OF is a generic operation (the enfix form of REFLECT that quotes the word on its left. It may be desirable to honor the VOID-in-NULL out convention for all the other reflectors that aren't TYPE... and it's desirable to error on NULL more generically.
>> label of null
** Error: You didn't give anything
>> label of maybe null ; MAYBE NULL is VOID
; null
So if type of follows the same pattern as other xxx of, we'd surmise that you don't use TYPE OF to discern NULL and VOID. It errors on NULL input and gives you back NULL if you MAYBE it.
But what happens when you ask:
>> spread [d e]
== ~(d e)~ ; isotope
>> type of spread [d e]
???
The Original Plan Was No Arguments Received Isotopes
In the original conception, function frames weren't capable of holding isotopes in the arguments. You physically could not receive a parameter that was an isotope.
I was also looking at the idea that some isotope forms--such as isotopic ERROR!--would be completely impossible to get into a variable, ever.
The only workaround was if a function used the ^META parameter convention, in which case an isotope would come in as a QUASI! form of the value...while normal values would come in as quoted:
>> detector: func [^x] [print ["Meta of X:" mold x]]
>> detector [d e]
Meta of X: '[d e]
>> detector spread [d e]
Meta of X: ~(d e)~
Ultimately I backed down on this, instead allowing you to use type filtering to narrow which isotopes you'd be willing to accept:
>> splicetaker: func [x [any-value! ~group!~]] [
append [a b c] :x
]
>> splicetaker [d e]
== [a b c [d e]]
>> splicetaker spread [d e]
== [a b c d e]
So this creates a new typeset feature that is hacked in terribly (the presence of any ~xxx!~ currently means the same thing as ~any-value!~, but it's documentation for when the feature gets better). And it means that the ^META parameter convention is basically something that can be implemented on top of this, by doing something like x: my meta
at the beginning of the function.
A primary driver behind this change was that operations which wanted to do things like ADAPT a function frame were having to become sensitive to whether a parameter was ^META or not, and it was more of a headache than having to use the :get-word accessors on variables. It seemed that standardizing the frame in a way that permitted isotopes as currency made more sense than having arguments be sometimes-meta'd, sometimes not.

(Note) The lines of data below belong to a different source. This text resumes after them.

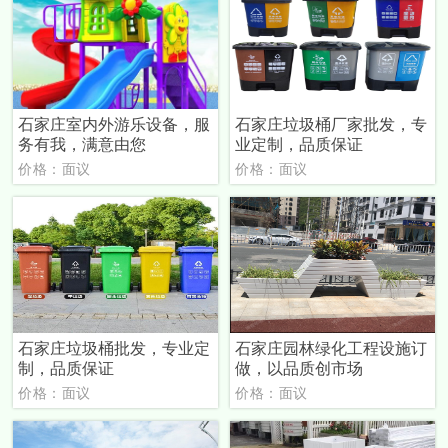
石家庄室内外游乐设备，服
石家庄垃圾桶厂家批发，专
务有我，满意由您
业定制，品质保证
价格：面议
价格：面议
石家庄垃圾桶批发，专业定
石家庄园林绿化工程设施订
制，品质保证
做，以品质创市场
价格：面议
价格：面议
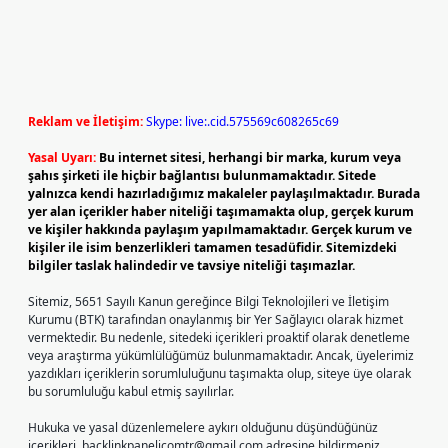
Reklam ve İletişim:
Skype: live:.cid.575569c608265c69
Yasal Uyarı:
Bu internet sitesi, herhangi bir marka, kurum veya
şahıs şirketi ile hiçbir bağlantısı bulunmamaktadır. Sitede
yalnızca kendi hazırladığımız makaleler paylaşılmaktadır. Burada
yer alan içerikler haber niteliği taşımamakta olup, gerçek kurum
ve kişiler hakkında paylaşım yapılmamaktadır. Gerçek kurum ve
kişiler ile isim benzerlikleri tamamen tesadüfidir. Sitemizdeki
bilgiler taslak halindedir ve tavsiye niteliği taşımazlar.
Sitemiz, 5651 Sayılı Kanun gereğince Bilgi Teknolojileri ve İletişim
Kurumu (BTK) tarafından onaylanmış bir Yer Sağlayıcı olarak hizmet
vermektedir. Bu nedenle, sitedeki içerikleri proaktif olarak denetleme
veya araştırma yükümlülüğümüz bulunmamaktadır. Ancak, üyelerimiz
yazdıkları içeriklerin sorumluluğunu taşımakta olup, siteye üye olarak
bu sorumluluğu kabul etmiş sayılırlar.
Hukuka ve yasal düzenlemelere aykırı olduğunu düşündüğünüz
içerikleri,
backlinkpanelicomtr@gmail.com
adresine bildirmeniz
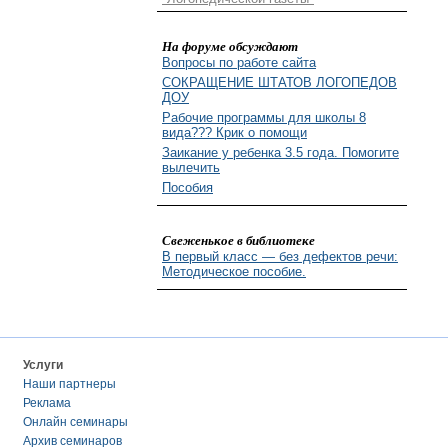
На форуме обсуждают
Вопросы по работе сайта
СОКРАЩЕНИЕ ШТАТОВ ЛОГОПЕДОВ
ДОУ
Рабочие программы для школы 8
вида??? Крик о помощи
Заикание у ребенка 3.5 года. Помогите
вылечить
Пособия
Свеженькое в библиотеке
В первый класс — без дефектов речи:
Методическое пособие.
Услуги
Наши партнеры
Реклама
Онлайн семинары
Архив семинаров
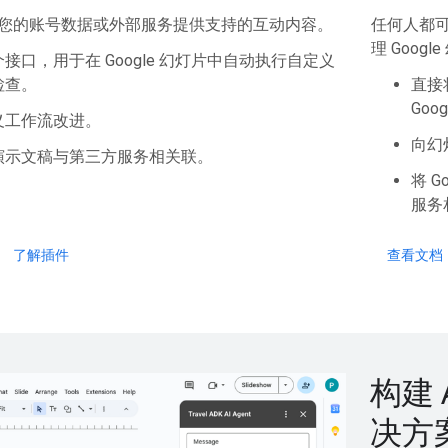
您的账号数据或外部服务提供支持的互动内容。
任何人都
理 Goog
接口，用于在 Google 幻灯片中自动执行自定义
检查。
直接
Goo
义工作流改进。
向幻
演示文稿与第三方服务相关联。
将 G
服务
了解插件
查看文档
构建 
决方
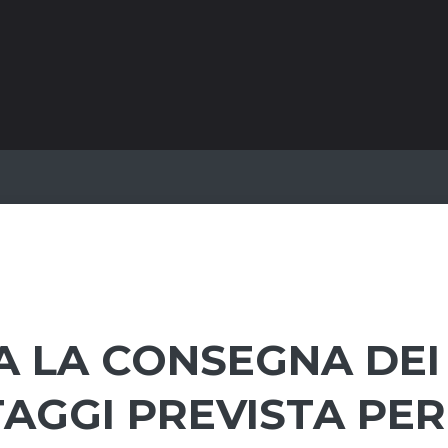
 LA CONSEGNA DEI
TAGGI PREVISTA PER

What if OF (REFLECT) Didn't Take Isotopes?
So we could say that if you think you have an isotope in your hand, you're responsible for ^META-ing it yourself:
>> metatyper: func [x [any-value! ~group!~]] [
print ["Metatype of X is" type of ^x]
]
>> metatyper [d e]
== @['block] ; the TYPE OF received a QUOTED!, so e.g. answer incorporates quoted
>> metatyper spread [d e]
== @[~block~] ; got QUASI!, so TYPE OF answer incorporates quasi
On the plus side of such an approach, we don't have to invent any type representations for isotopes.